Almost November and we’re still harvesting tomatoes, red peppers, jalapeños, eggplant and spinach. We came back from the garden with two bags full this morning. That “cooler by the lake” thing that we have going in the Summer works in reverse during the Fall so we’ve managed to miss the hard frosts. I’m looking for an eggplant recipe in a separate window and will report back.
I love the idea of an “art bank” or I should say my idea of what an art bank could be since I have no idea what this place is all about. We had dinner at El Rincón in Sodus and spotted this sign on the main drag. I looked it up online and found remnants of a collective that fell apart years ago and has since let their domain name expire.
I’m thinking of a place where art truths and treasures are stored and protected.
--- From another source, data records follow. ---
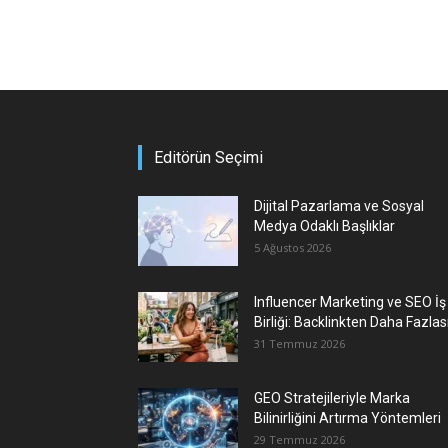
Editörün Seçimi
Dijital Pazarlama ve Sosyal
Medya Odaklı Başlıklar
5 Ağustos 2026
Influencer Marketing ve SEO İş
Birliği: Backlinkten Daha Fazlas
31 Temmuz 2026
GEO Stratejileriyle Marka
Bilinirliğini Artırma Yöntemleri
29 Temmuz 2026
Last night in painting class Fred Lipp told Peggi “You can take that to the bank.” He was on a familiar roll, the one where he convinces you to trust your eye and not your mind (or the plan you started with). You trust your eye when things are right on. You just know before thinking about it, and when there is something wrong, as in “I’m not sure about this passage… is there something wrong with it?” For that there is this truth: “If the question comes up, the answer is yes.” Every town should have an establishment that protects these foundations.
In my other life I am funky sign aficionado and I love it when people use plumbing gear to make a sign. This thing could withstand the wrath of Hurricane Sandy. I love the flush left, initial cap, red lettering and the fact that sign is off center on its rounded corner frame. I love how the “r” in “for” happily teeters on the stem of the “l” in “sale.” The painter took real delight in this effort and appears to have not wanted his task to end judging but the size of the exuberant “e” at the end of “sale.” Most of all I love the way the lettering sits on the bottom edge of the sign.